To deploy, it will be similar to what you have seen in Docker Compose files (if you used it before):

 1
 2
 3
 4
 5
 6
 7
 8
 9
10
11
12
13
14
15
16
17
18
19
20
21
name: synpse-flash
scheduling:
  type: Conditional
  # Selecting my device. This could be targeting hundreds or thousands
  # of devices in industrial applications
  selectors:
    type: controller
spec:
  containers:
    - name: classifier
      # Docker image name
      image: karolisr/synpse-lighning-flash:latest
      # Optionally create a secret with your DockerHub password. I need this
      # as my IP pulls a lot of images. This can also be used if you are using
      # a private registry
      auth:
        username: karolisr
        fromSecret: dockerPassword
      # This time, we are exposing a custom port and not the default 8000
      ports:
        - 9950:8000

Once deployed, you can view application status and logs:

View application status and logs
View application status and logs

Step 6: Run prediction against the deployed model

One way would be to call the model on http://:9950. However, I would like to demonstrate another feature that Synpse provides - TCP tunnels between your computer and any edge device.
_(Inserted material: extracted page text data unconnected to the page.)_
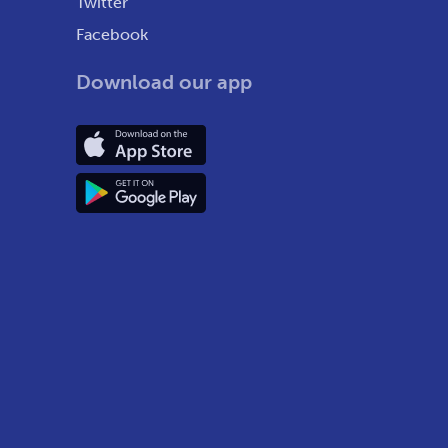
Twitter
Facebook
Download our app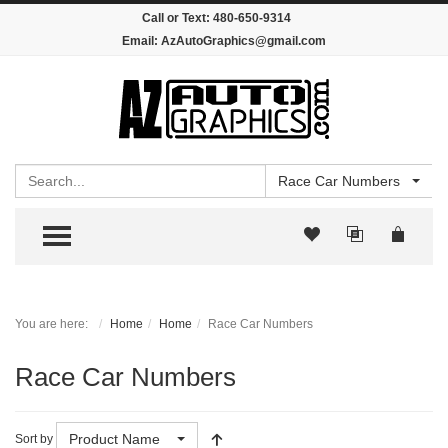
Call or Text:
480-650-9314
Email:
AzAutoGraphics@gmail.com
Search
Race Car Numbers
TOGGLE MENU
You are here:
Home
Home
Race Car Numbers
Race Car Numbers
Product Name
Sort by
To open a proxy tunnel, run in one terminal:

1
synpse device proxy nuc 8000:9950

Then, you can run our client again to make predictions as if it was running on your own machine:

Predictions through a tunnel
Predictions through a tunnel

We can see predictions being logged in the Synpse dashboard too:

Flash logs
Flash logs

Next steps

Feel free to check out other features of PyTorch Flash like their new Flash Zero, it’s surprisingly easy to use (after spending some time with Tensorflow I really appreciate the simplicity).

For model training you should definitely check out grid.ai, there are some good articles out there on setting up the environment as they offer some free credits as well as sessions that have things like GPU dependencies preinstalled.